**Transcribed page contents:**

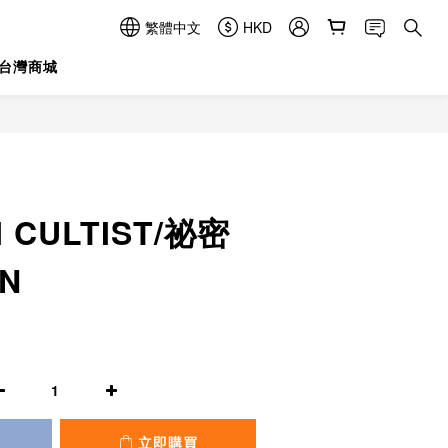
繁體中文
HKD
台灣商城
立即購買
 CULTIST/祕密
N
立即購買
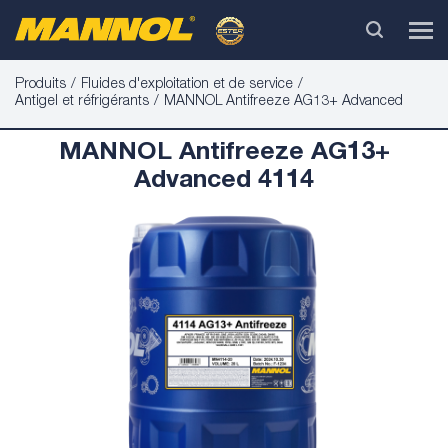
Produits
Fluides d'exploitation et de service
Antigel et réfrigérants
MANNOL Antifreeze AG13+ Advanced
MANNOL Antifreeze AG13+
Advanced 4114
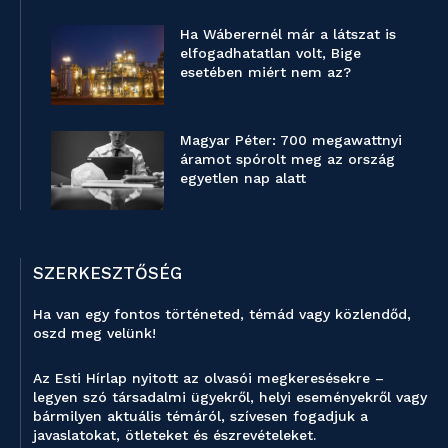
Ha Wáberernél már a látszat is
elfogadhatatlan volt, Bige
esetében miért nem az?
Magyar Péter: 700 megawattnyi
áramot spórolt meg az ország
egyetlen nap alatt
SZERKESZTŐSÉG
Ha van egy fontos történeted, témád vagy közlendőd,
oszd meg velünk!
Az Esti Hírlap nyitott az olvasói megkeresésekre –
legyen szó társadalmi ügyekről, helyi eseményekről vagy
bármilyen aktuális témáról, szívesen fogadjuk a
javaslatokat, ötleteket és észrevételeket.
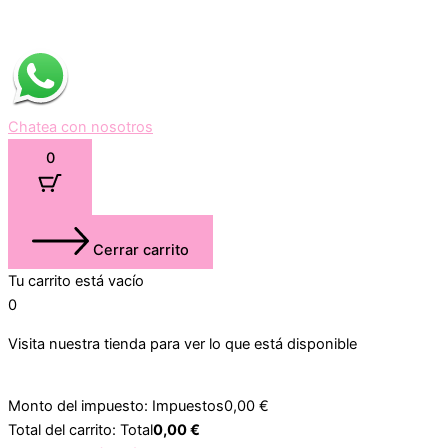
Chatea con nosotros
0
Cerrar carrito
Tu carrito está vacío
0
Visita nuestra tienda para ver lo que está disponible
Monto del impuesto:
Impuestos
0,00
€
Total del carrito:
Total
0,00
€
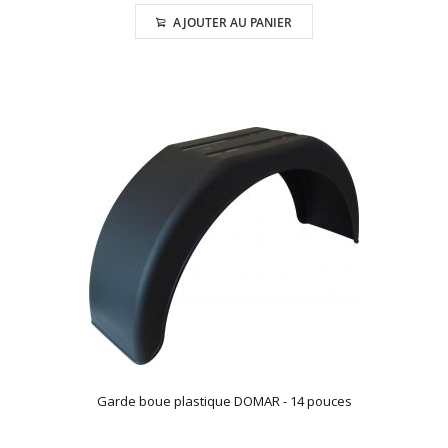
AJOUTER AU PANIER
Garde boue plastique DOMAR - 14 pouces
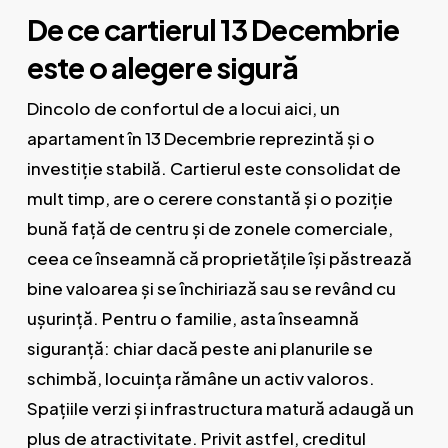
De ce cartierul 13 Decembrie
este o alegere sigură
Dincolo de confortul de a locui aici, un
apartament în 13 Decembrie reprezintă și o
investiție stabilă. Cartierul este consolidat de
mult timp, are o cerere constantă și o poziție
bună față de centru și de zonele comerciale,
ceea ce înseamnă că proprietățile își păstrează
bine valoarea și se închiriază sau se revând cu
ușurință. Pentru o familie, asta înseamnă
siguranță: chiar dacă peste ani planurile se
schimbă, locuința rămâne un activ valoros.
Spațiile verzi și infrastructura matură adaugă un
plus de atractivitate. Privit astfel, creditul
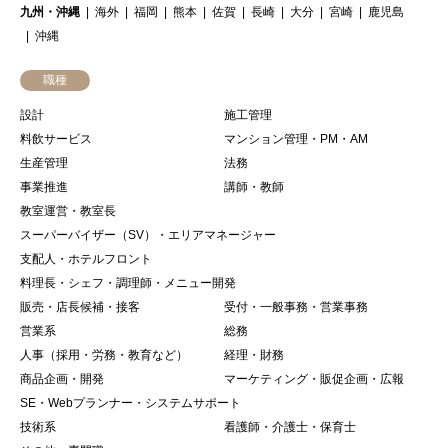
九州・沖縄
海外
福岡
熊本
佐賀
長崎
大分
宮崎
鹿児島
沖縄
職種
設計
施工管理
料飲サービス
マンション管理・PM・AM
生産管理
法務
事業推進
講師・教師
教室運営・教室長
スーパーバイザー（SV）・エリアマネージャー
支配人・ホテルフロント
料理長・シェフ・調理師・メニュー開発
販売・店長候補・接客
受付・一般事務・営業事務
営業系
総務
人事（採用・労務・教育など）
経理・財務
商品企画・開発
マーケティング・販促企画・広報
SE・Webプランナー・システムサポート
技術系
看護師・介護士・保育士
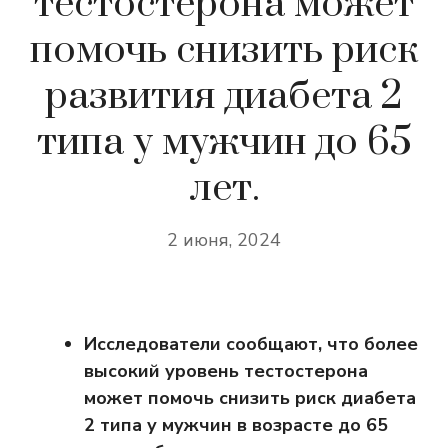
тестостерона может
помочь снизить риск
развития диабета 2
типа у мужчин до 65
лет.
2 июня, 2024
Исследователи сообщают, что более
высокий уровень тестостерона
может помочь снизить риск диабета
2 типа у мужчин в возрасте до 65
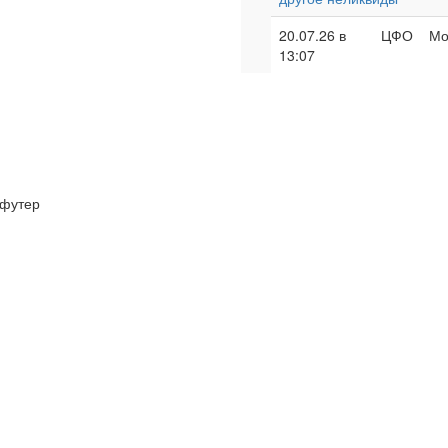
20.07.26 в
ЦФО
Мо
13:07
футер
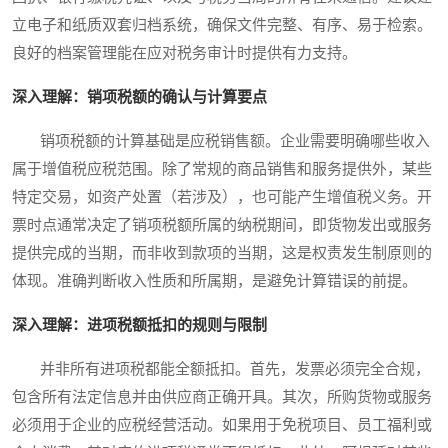
立电子和纸质双套归档系统，确保文件完整、有序、易于检索。
良好的档案管理能在应对税务审计时提供有力支持。
深入理解：销项税额的确认与计算要点
销项税额的计算基础是应税销售额。企业需要明确哪些收入
属于增值税应税范围。除了常规的商品销售和服务提供外，某些
特定交易，如资产处置（若涉及），也可能产生增值税义务。开
票时点通常决定了销项税额所属的纳税期间，即货物发出或服务
提供完成的当期，而非收到款项的当期，这是权责发生制原则的
体现。准确判断收入性质和所属期，是避免计算错误的前提。
深入理解：进项税额抵扣的规则与限制
并非所有进项税都能全额抵扣。首先，发票必须完全合规，
包含所有法定信息并由供应商正确开具。其次，所购货物或服务
必须用于企业的应税经营活动。如果用于免税项目、员工福利或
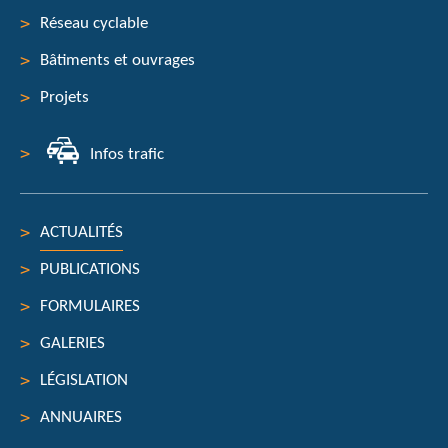
Menu
Réseau cyclable
de
Bâtiments et ouvrages
navigation
Projets
Infos trafic
ACTUALITÉS
PUBLICATIONS
FORMULAIRES
GALERIES
LÉGISLATION
ANNUAIRES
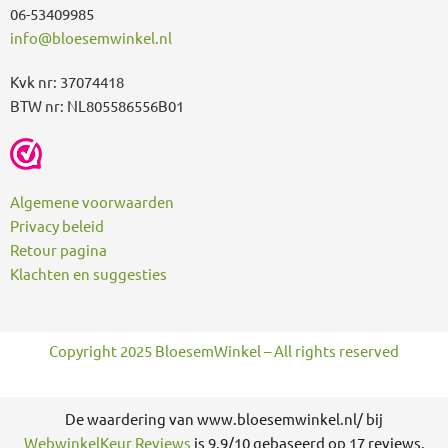
06-53409985
info@bloesemwinkel.nl
Kvk nr: 37074418
BTW nr: NL805586556B01
Algemene voorwaarden
Privacy beleid
Retour pagina
Klachten en suggesties
Copyright 2025 BloesemWinkel – All rights reserved
De waardering van www.bloesemwinkel.nl/ bij
WebwinkelKeur Reviews
is 9.9/10 gebaseerd op 17 reviews.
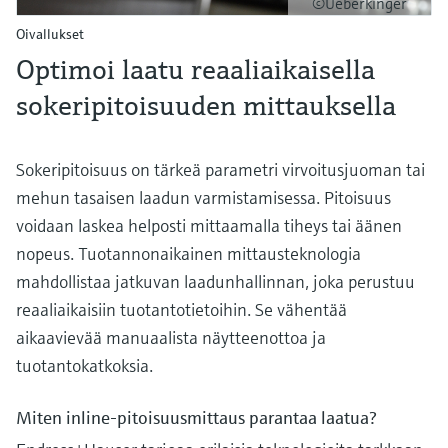
©Ueberkinger
Oivallukset
Optimoi laatu reaaliaikaisella
sokeripitoisuuden mittauksella
Sokeripitoisuus on tärkeä parametri virvoitusjuoman tai
mehun tasaisen laadun varmistamisessa. Pitoisuus
voidaan laskea helposti mittaamalla tiheys tai äänen
nopeus. Tuotannonaikainen mittausteknologia
mahdollistaa jatkuvan laadunhallinnan, joka perustuu
reaaliaikaisiin tuotantotietoihin. Se vähentää
aikaavievää manuaalista näytteenottoa ja
tuotantokatkoksia.
Miten inline-pitoisuusmittaus parantaa laatua?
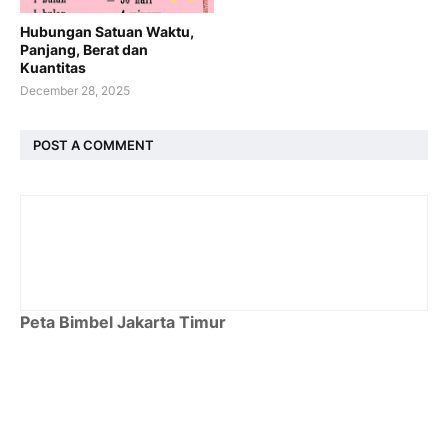
Hubungan Satuan Waktu,
Panjang, Berat dan
Kuantitas
December 28, 2025
POST A COMMENT
Peta Bimbel Jakarta Timur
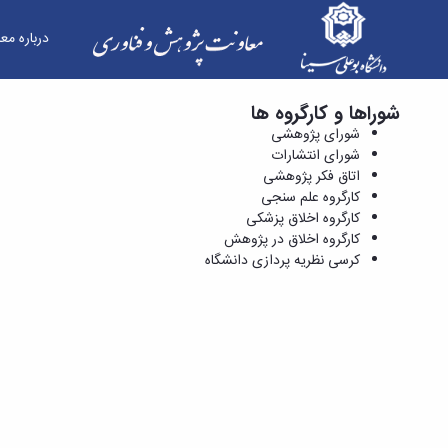
درباره مع
شوراها و کارگروه ها
کرسی نظریه پردازی دانشگاه - معاونت پژوهش و فن
شورای پژوهشی
شورای انتشارات
اتاق فکر پژوهشی
کارگروه علم سنجی
کارگروه اخلاق پزشکی
کارگروه اخلاق در پژوهش
کرسی نظریه پردازی دانشگاه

**What to produce:** The answer should be nothing more than the lines from the one with "شورای انتشارات" through the end of the entries, restated word for word.

**Exercise result:**
شورای انتشارات
اتاق فکر پژوهشی
کارگروه علم سنجی
کارگروه اخلاق پزشکی
کارگروه اخلاق در پژوهش
کرسی نظریه پردازی دانشگاه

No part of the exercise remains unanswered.